▶ What you will do:
Search the entries below. Return every line that has "política" in it.

▶ Dataset entries:
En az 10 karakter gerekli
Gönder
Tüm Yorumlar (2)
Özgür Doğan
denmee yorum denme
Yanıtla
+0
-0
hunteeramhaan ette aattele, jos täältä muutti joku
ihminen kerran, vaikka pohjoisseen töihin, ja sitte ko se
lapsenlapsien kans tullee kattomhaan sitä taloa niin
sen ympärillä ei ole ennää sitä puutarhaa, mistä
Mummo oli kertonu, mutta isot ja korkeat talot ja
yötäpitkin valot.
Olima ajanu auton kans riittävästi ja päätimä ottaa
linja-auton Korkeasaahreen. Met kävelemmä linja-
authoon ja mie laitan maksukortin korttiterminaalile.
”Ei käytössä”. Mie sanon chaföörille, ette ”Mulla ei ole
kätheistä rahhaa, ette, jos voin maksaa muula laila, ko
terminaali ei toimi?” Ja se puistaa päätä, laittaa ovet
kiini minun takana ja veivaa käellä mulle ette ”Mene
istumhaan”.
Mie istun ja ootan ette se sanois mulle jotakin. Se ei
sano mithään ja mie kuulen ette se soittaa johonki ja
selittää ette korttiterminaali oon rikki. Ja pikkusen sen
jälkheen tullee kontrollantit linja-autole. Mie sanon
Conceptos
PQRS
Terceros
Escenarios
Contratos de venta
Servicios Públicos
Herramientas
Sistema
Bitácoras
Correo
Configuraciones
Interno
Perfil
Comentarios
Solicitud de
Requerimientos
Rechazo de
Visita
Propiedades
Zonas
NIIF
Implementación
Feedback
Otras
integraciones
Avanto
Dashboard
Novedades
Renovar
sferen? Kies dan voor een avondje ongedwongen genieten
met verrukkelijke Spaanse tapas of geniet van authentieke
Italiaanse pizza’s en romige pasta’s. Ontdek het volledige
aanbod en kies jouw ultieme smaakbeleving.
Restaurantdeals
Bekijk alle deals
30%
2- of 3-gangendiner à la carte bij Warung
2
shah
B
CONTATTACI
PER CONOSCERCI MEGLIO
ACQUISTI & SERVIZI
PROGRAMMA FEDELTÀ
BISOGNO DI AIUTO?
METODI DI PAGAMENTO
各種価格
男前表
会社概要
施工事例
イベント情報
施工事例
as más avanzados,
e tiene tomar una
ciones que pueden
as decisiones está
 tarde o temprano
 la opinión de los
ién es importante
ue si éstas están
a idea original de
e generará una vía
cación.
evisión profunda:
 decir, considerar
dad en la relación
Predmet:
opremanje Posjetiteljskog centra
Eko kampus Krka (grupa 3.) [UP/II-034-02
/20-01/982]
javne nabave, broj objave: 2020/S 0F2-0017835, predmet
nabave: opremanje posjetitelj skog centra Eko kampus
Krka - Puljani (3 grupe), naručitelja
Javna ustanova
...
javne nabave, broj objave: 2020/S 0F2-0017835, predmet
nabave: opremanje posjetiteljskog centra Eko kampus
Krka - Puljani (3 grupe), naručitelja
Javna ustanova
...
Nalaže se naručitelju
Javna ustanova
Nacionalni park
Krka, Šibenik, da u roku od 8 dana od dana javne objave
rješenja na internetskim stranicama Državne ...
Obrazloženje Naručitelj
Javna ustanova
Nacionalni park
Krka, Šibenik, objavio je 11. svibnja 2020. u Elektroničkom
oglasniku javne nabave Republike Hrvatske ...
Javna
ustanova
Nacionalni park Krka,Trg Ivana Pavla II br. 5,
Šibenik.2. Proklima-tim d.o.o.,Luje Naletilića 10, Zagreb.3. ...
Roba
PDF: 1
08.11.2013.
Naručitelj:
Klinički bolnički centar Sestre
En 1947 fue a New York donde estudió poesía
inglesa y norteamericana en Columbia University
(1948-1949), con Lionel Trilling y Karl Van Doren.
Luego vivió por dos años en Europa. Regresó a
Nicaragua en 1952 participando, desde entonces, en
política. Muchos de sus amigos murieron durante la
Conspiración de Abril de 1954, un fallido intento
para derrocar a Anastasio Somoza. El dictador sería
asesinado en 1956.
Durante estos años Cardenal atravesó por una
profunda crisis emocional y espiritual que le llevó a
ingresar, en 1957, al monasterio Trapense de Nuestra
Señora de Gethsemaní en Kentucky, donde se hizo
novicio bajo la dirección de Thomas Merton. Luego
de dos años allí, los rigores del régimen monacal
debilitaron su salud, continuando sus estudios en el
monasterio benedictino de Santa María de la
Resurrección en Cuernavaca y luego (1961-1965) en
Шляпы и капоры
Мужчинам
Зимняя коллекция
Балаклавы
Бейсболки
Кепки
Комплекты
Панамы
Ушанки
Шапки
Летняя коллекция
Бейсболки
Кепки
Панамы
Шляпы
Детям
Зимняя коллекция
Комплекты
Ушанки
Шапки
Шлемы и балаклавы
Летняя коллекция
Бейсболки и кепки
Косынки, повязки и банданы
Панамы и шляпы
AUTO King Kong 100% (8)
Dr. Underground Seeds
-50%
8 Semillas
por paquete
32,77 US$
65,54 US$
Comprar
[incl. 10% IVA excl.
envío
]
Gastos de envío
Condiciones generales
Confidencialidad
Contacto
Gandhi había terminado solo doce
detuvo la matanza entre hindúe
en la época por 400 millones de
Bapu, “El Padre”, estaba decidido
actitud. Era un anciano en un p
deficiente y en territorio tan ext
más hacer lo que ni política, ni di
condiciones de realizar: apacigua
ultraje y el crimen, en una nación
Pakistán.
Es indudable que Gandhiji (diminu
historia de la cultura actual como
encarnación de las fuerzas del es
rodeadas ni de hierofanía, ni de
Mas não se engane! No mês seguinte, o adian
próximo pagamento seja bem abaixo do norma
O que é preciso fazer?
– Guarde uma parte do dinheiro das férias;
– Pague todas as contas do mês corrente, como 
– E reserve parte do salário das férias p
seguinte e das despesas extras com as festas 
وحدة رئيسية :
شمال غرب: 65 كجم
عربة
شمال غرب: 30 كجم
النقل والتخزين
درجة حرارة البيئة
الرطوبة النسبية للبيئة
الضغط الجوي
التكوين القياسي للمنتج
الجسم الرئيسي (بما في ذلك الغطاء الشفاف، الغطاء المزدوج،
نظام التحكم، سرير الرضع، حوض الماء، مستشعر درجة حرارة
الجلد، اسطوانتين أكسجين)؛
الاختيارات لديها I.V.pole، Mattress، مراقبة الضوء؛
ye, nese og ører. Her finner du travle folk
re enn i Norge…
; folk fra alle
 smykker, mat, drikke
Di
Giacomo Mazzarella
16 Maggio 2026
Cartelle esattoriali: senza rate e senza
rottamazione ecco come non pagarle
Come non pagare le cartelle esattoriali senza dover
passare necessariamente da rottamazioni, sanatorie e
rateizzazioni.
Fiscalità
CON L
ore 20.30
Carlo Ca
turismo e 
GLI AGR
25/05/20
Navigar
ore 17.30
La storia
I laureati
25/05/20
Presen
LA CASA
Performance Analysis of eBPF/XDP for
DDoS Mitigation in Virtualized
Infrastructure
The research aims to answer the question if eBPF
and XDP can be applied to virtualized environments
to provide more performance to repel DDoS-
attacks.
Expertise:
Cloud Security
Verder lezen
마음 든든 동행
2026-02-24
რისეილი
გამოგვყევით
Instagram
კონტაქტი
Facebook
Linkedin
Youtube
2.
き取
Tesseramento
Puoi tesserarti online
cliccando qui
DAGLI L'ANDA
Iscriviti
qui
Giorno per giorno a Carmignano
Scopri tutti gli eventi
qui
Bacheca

▶ Response for this exercise:
política. Muchos de sus amigos murieron durante la
más hacer lo que ni política, ni di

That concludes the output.